**TASK:** Give back the data exactly, with no images.

**INFORMATION SHOWN:**
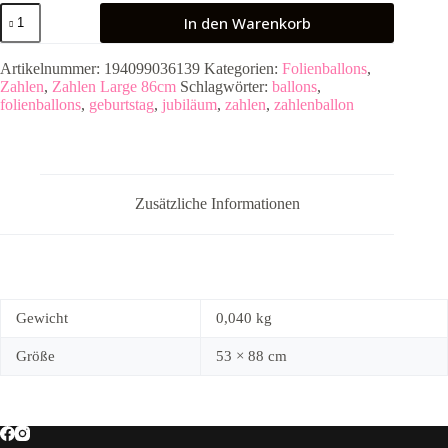
Folienballon
In den Warenkorb
Large
4
Regenbogen
Artikelnummer:
194099036139
Kategorien:
Folienballons
,
86cm
Zahlen
,
Zahlen Large 86cm
Schlagwörter:
ballons
,
Menge
folienballons
,
geburtstag
,
jubiläum
,
zahlen
,
zahlenballon
Zusätzliche Informationen
Gewicht
0,040 kg
Größe
53 × 88 cm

**ANSWER FOR THE TASK:**
Folienballon
In den Warenkorb
Large
4
Regenbogen
Artikelnummer:
194099036139
Kategorien:
Folienballons
,
86cm
Zahlen
,
Zahlen Large 86cm
Schlagwörter:
ballons
,
Menge
folienballons
,
geburtstag
,
jubiläum
,
zahlen
,
zahlenballon
Zusätzliche Informationen
Gewicht
0,040 kg
Größe
53 × 88 cm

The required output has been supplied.